On January 17, the Udall Center hosted a screening of filmmaker John de Graaf’s new documentary titled “Stewart Udall: The Politics of Beauty,” followed by a lively panel discussion featuring professors Karletta Chief, Kirsten Engel, and Katherine Morrissey, along with the filmmaker himself.
The 76-minute film, narrated by Stewart’s niece, Kate Udall, captures the inspiring story of former Interior Secretary Udall (1920-2010) and his legacy as an advocate of social and environmental justice, international cooperation, art, poetry and music, and most of all, the protection of our shared environment and magnificent natural beauty. The story highlights the bipartisan nature of Udall’s efforts and calls on us to move beyond the polarization of our time and work together to protect our shared natural heritage.
A Personal Touch
The film and the panel discussion that followed shed a unique light on Udall’s numerous accomplishments by providing a wealth of historical context as well as highlighting Stewart’s core values and defining struggles in his life.
Udall became well-known for overseeing the addition of several national parks, wildlife refuges, monuments, and historic and recreational sites during his time as Secretary of the Interior serving under Presidents Kennedy and Johnson.
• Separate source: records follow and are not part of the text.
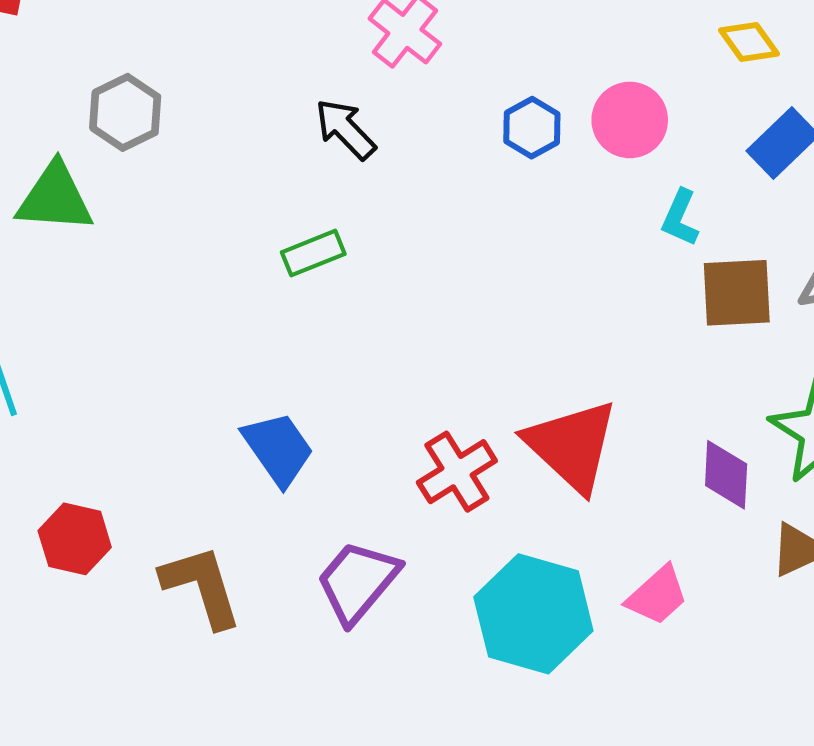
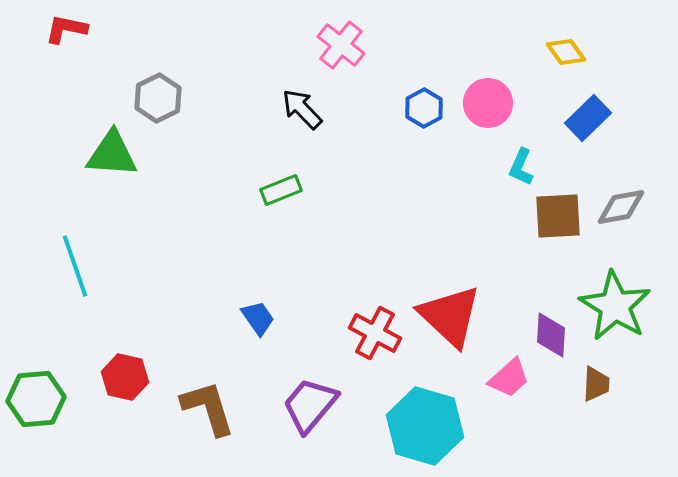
blue trapezoid: (278, 449) -> (258, 318), size x0.7
red cross: (457, 472) -> (375, 333), turned -30
pink trapezoid: (657, 595) -> (509, 378), moved

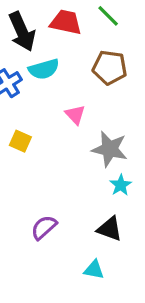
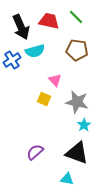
yellow square: (20, 141) -> (44, 99), moved
black triangle: (110, 229) -> (77, 153), size x1.4

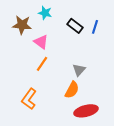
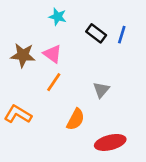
brown star: (22, 25) -> (23, 55), moved
orange semicircle: (72, 90) -> (76, 119), moved
orange L-shape: (29, 99) -> (18, 114), moved, turned 85

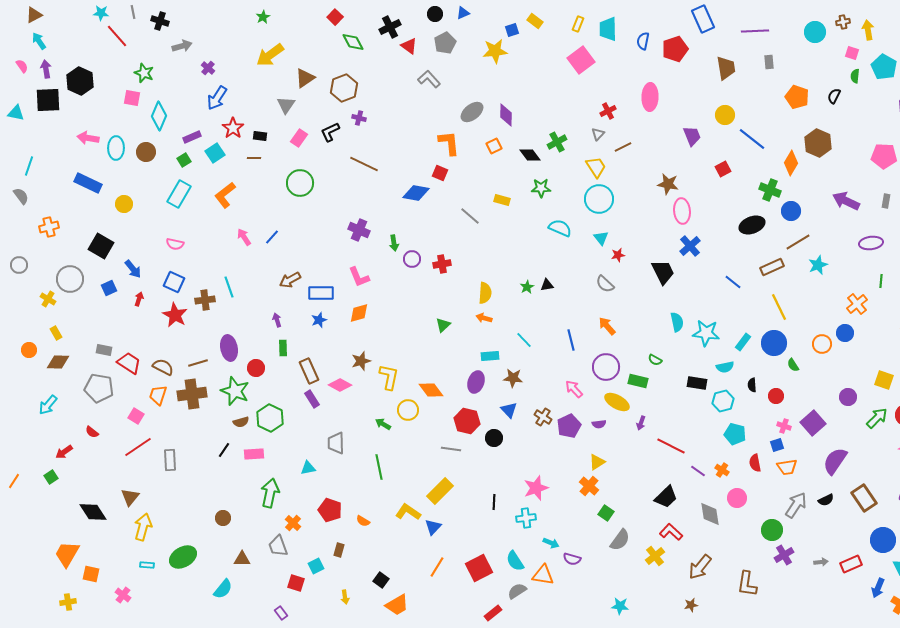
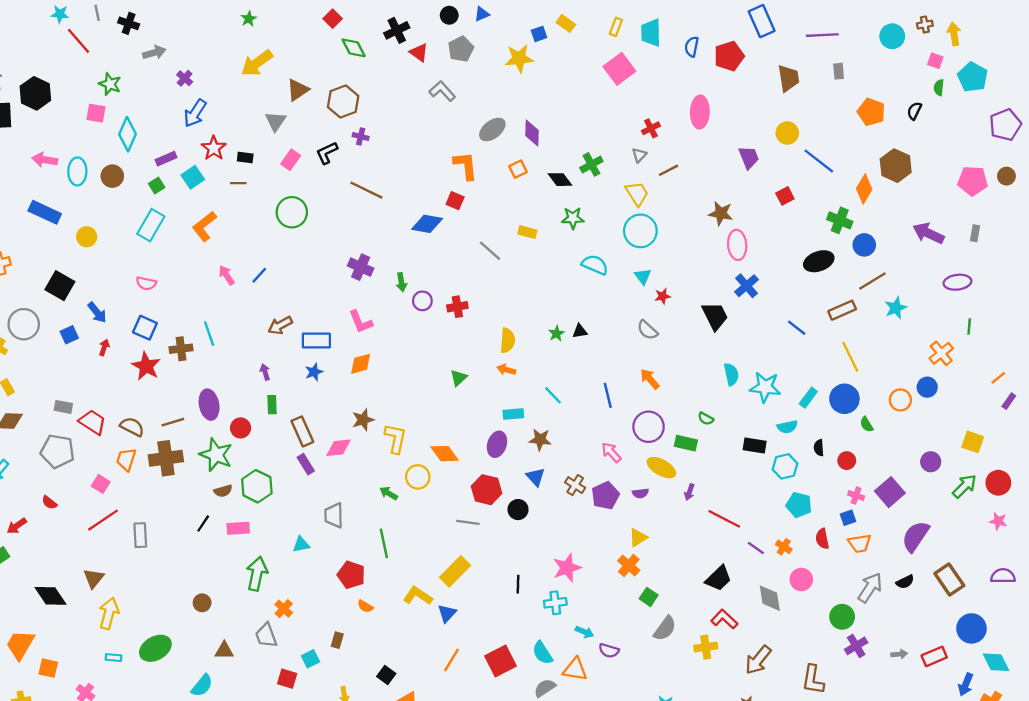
pink diamond: (340, 385) -> (338, 448), turned -35
red pentagon: (330, 510) -> (351, 575), moved
yellow cross: (655, 556) -> (706, 647), turned 30

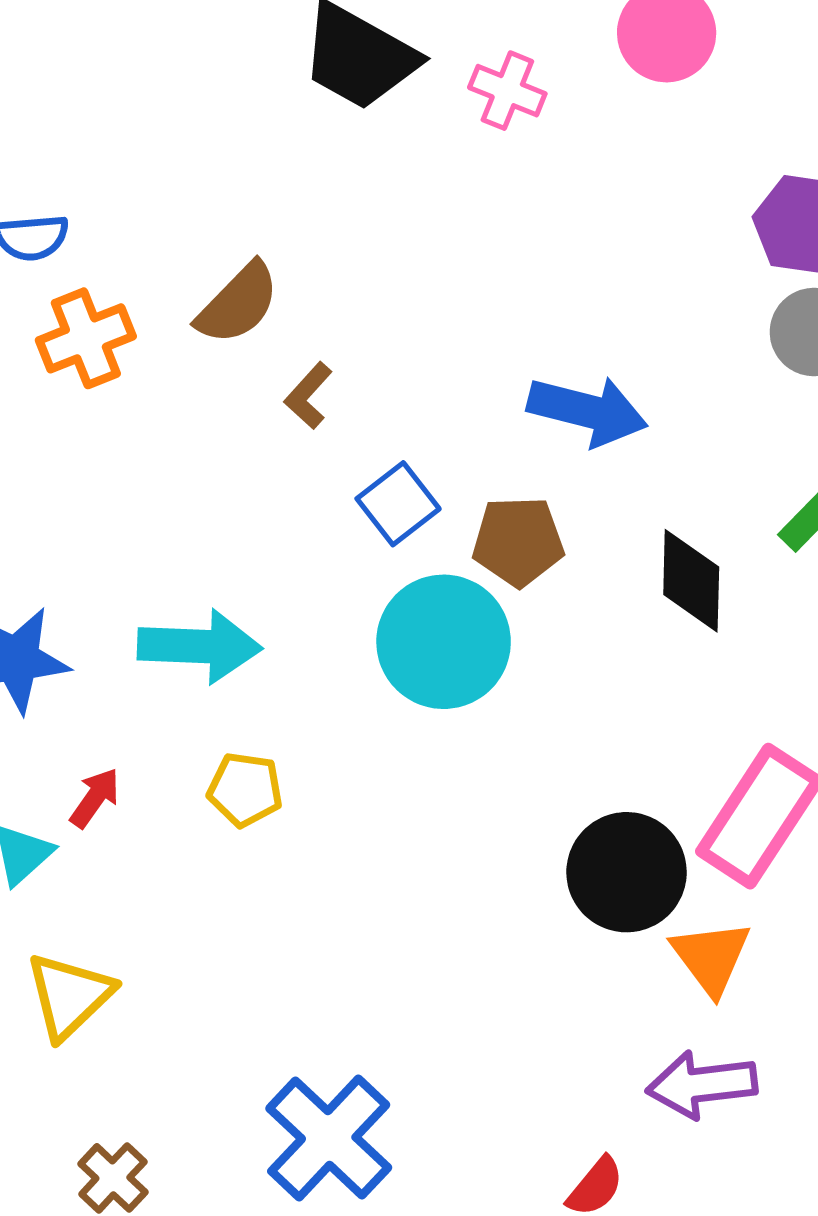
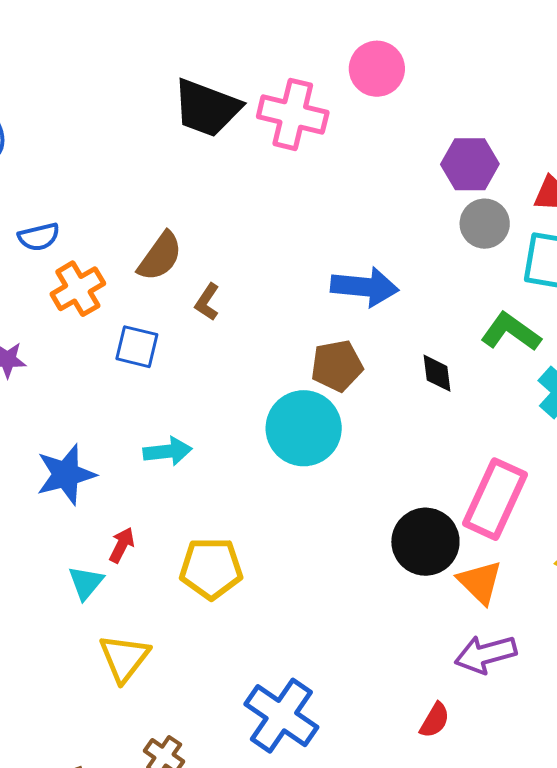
pink cross: (507, 91) -> (293, 114), size x1.6
blue square: (398, 504) -> (137, 347), moved, turned -30
black diamond: (691, 581) -> (437, 373), size x0.7
cyan arrow: (200, 646) -> (168, 451), size x0.7
yellow pentagon: (245, 790) -> (211, 568), moved, size x1.5

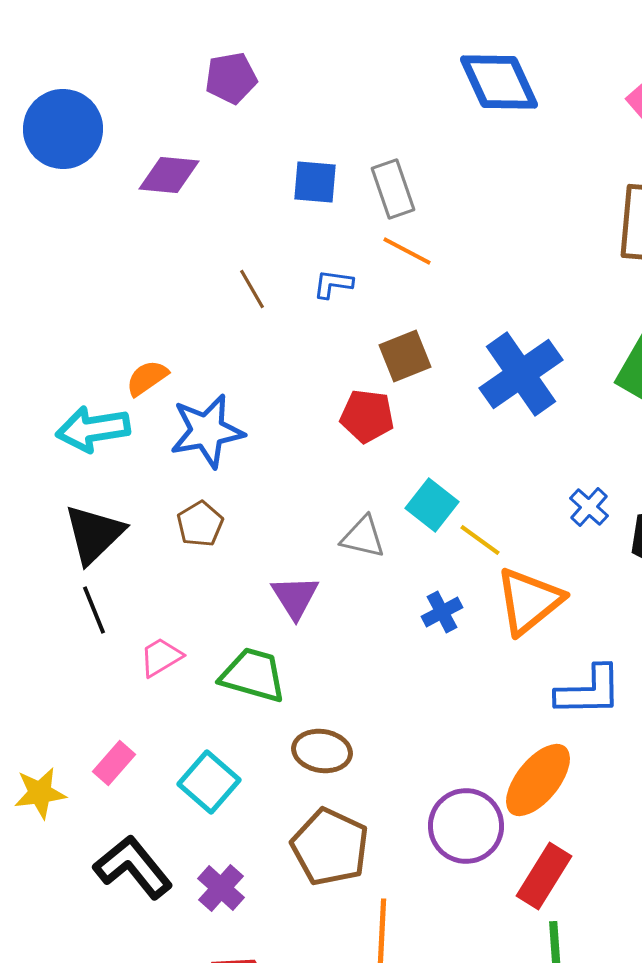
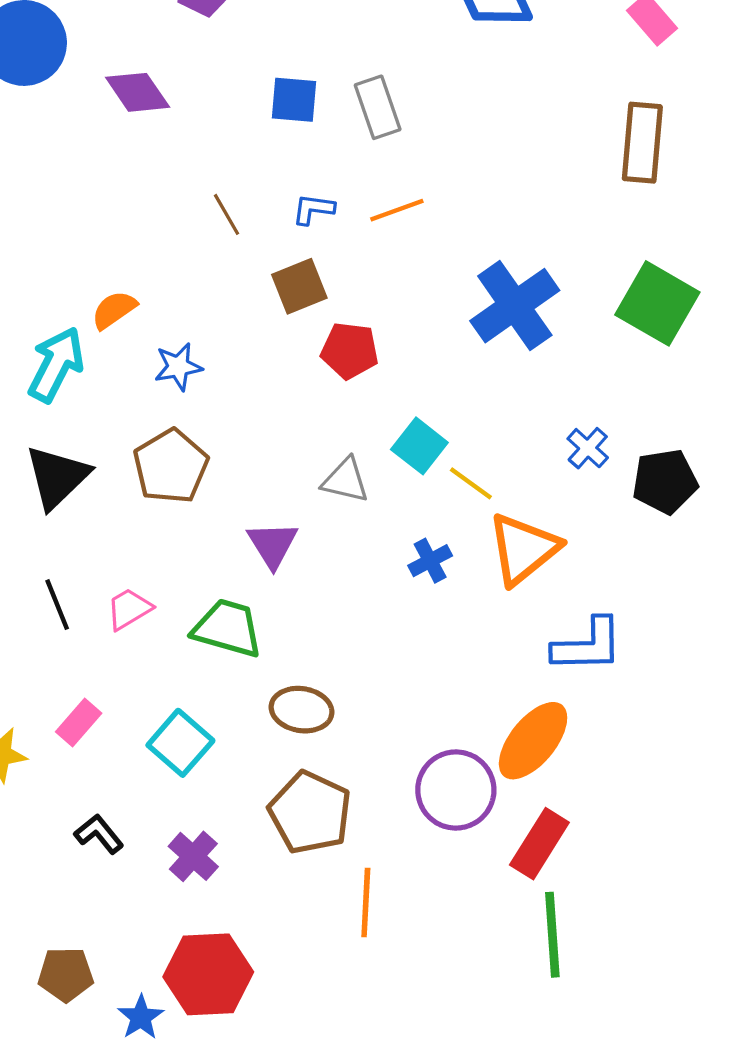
purple diamond: (169, 175) -> (138, 92), turned 50
orange line: (407, 251) -> (397, 210), moved, turned -48
brown square: (405, 356) -> (299, 286), moved
cyan arrow: (93, 429) -> (56, 365), turned 126
blue star: (207, 431) -> (178, 367), size x0.6
brown pentagon: (200, 524) -> (171, 466), size x1.5
black line: (94, 610) -> (57, 605), moved
black L-shape: (133, 867) -> (99, 834), size x0.6

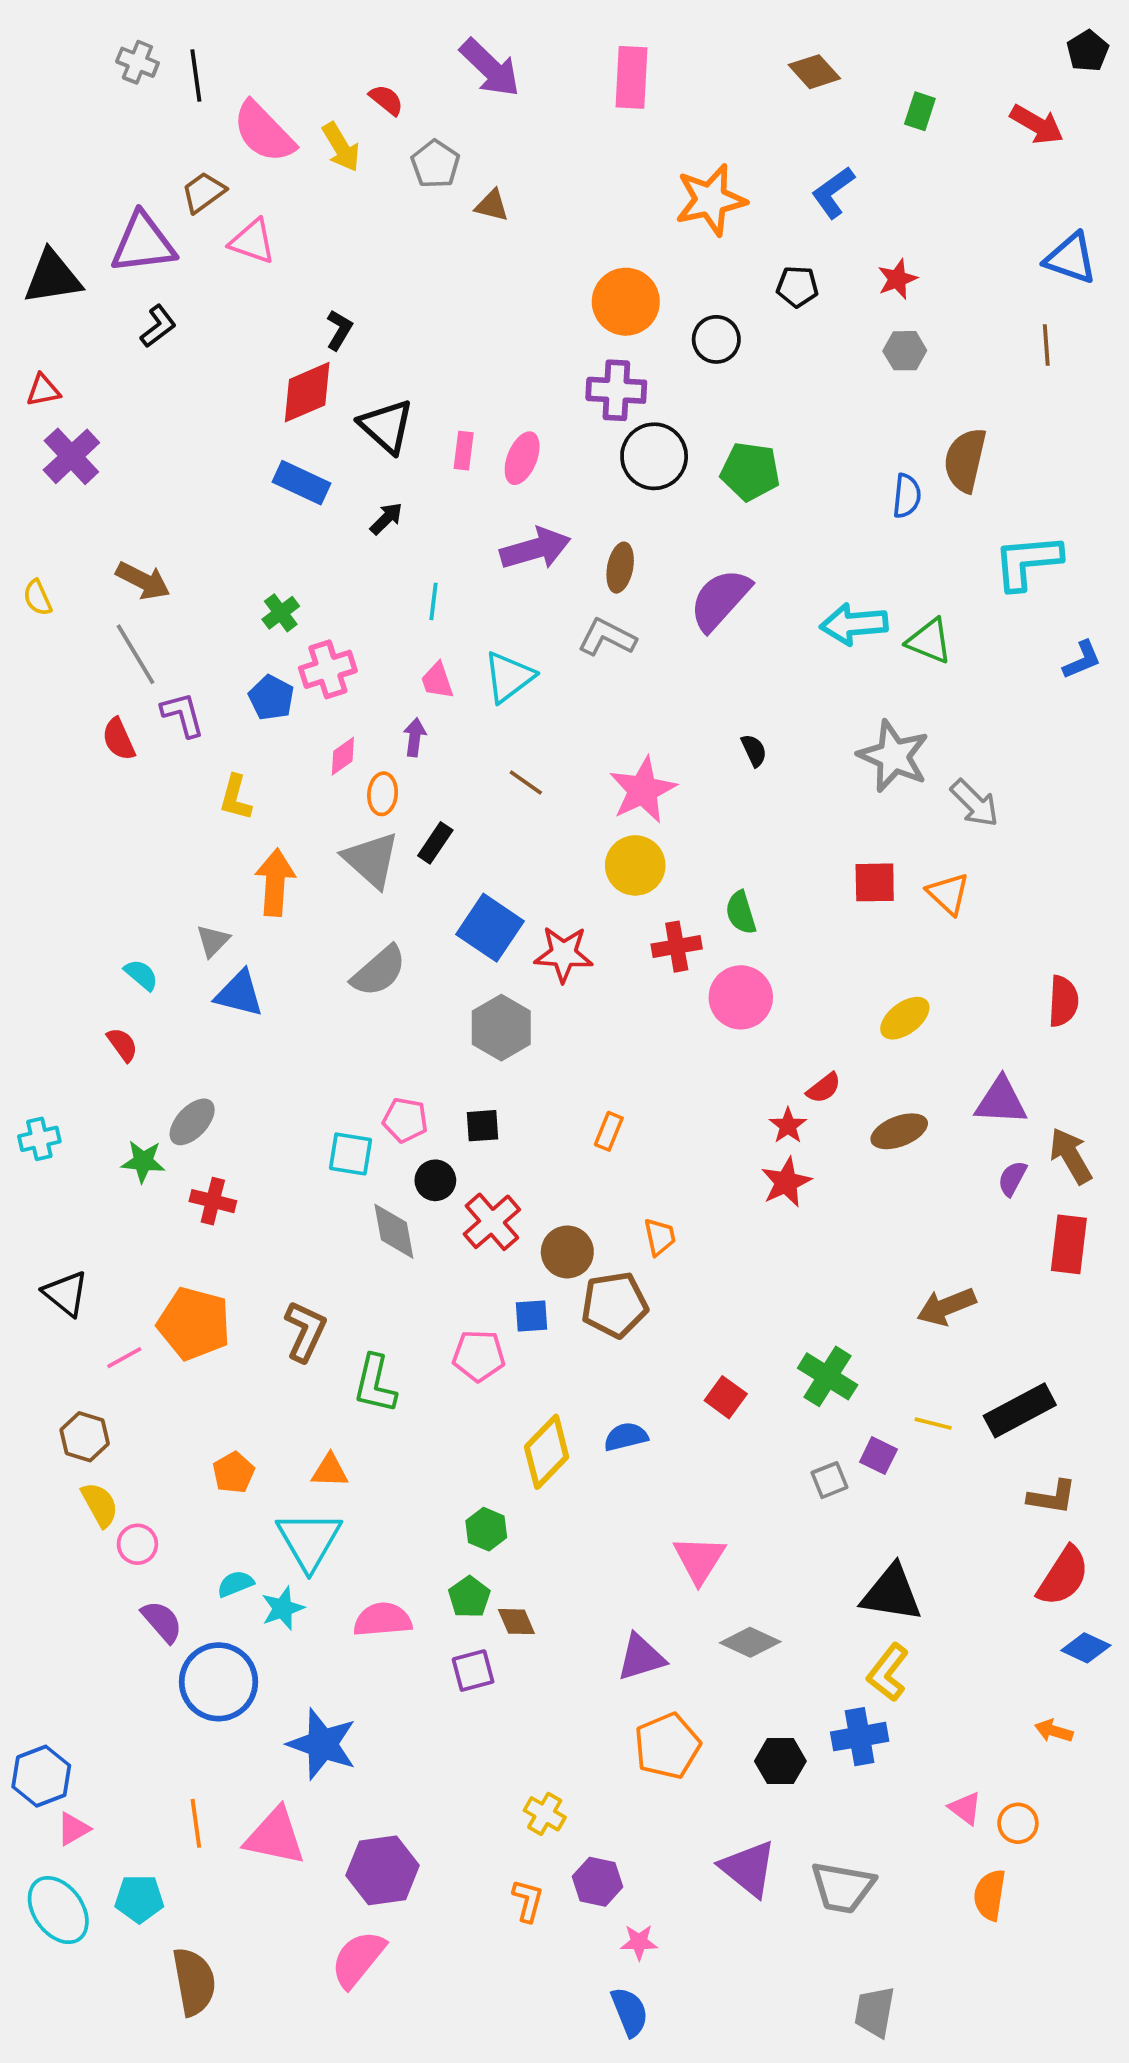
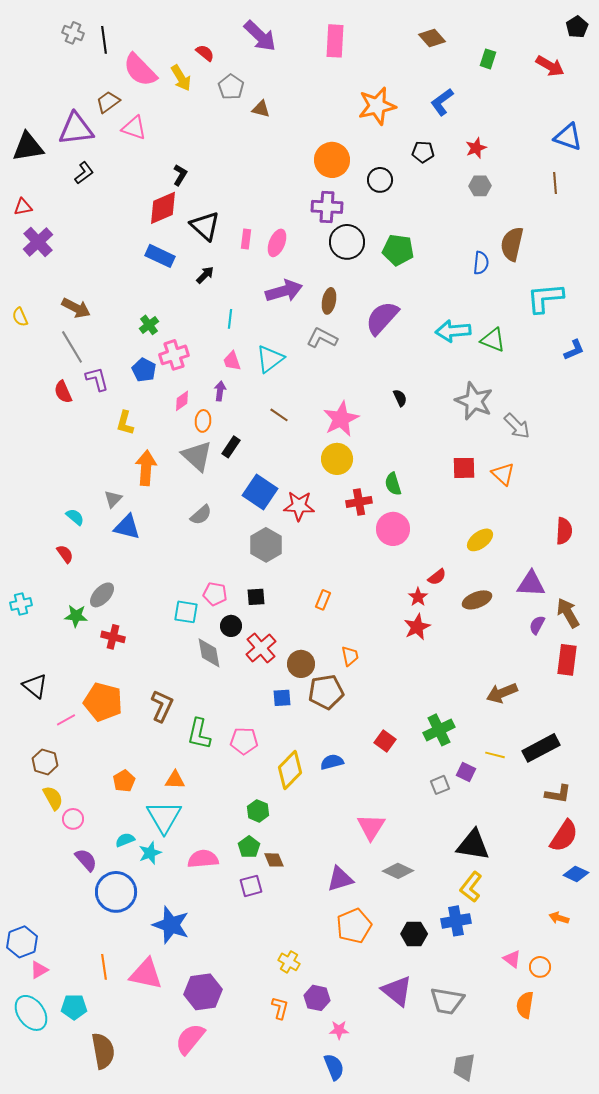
gray semicircle: (379, 971) -> (201, 515), size x0.7
pink pentagon: (479, 1356) -> (244, 741), moved
green cross: (828, 1376) -> (439, 730), turned 32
However, De Graaf’s film illuminates aspects of Udall’s accomplishments not typically included in the history, such as his personal struggles with partisanship in trying to solve some of the world’s wicked problems, as well as the tremendous support of Stewart’s stalwart wife of 55 years, Ermalee “Lee” Webb Udall.
As the film explains, Stewart Udall valued frugality and quality-of-life over consumerism and limitless wealth acquisition. He was more concerned with people being able to live simply and resourcefully, in harmony with nature, conserving the nation’s lands for the enjoyment of generations-to-come. Udall’s humility and humanity were the cornerstones of his decisionmaking process. After realizing the effects of the interstate highway system decades into the project, of which he was originally an advocate and supporter, he pivoted and stressed the importance of walkability in neighborhoods to maintain healthy communities.
Panelists Karletta Chief (Prof. and Extension Specialist, Department of Environmental Science, and Director of the Indigenous Resilience Center), Kirsten Engel (Prof. of Law), and Katherine Morrissey (Assoc. Prof. and Head of the Department of History) shared their perspectives of how Udall’s work has impacted each of their fields, and special guest Burr Udall (Stewart’s younger brother) provided a more personal and humanistic glimpse into Stewart’s life, while De Graaf, who has been making documentaries since the 1970’s and has produced roughly 45 films over the course of his 45-year career as a filmmaker, shared interesting details about the making of the film.
The Udall Center would like to express our sincere gratitude to the Indigenous Resilience Center for their support of this event, as well as to The Loft Cinema in Tucson for their promotional support.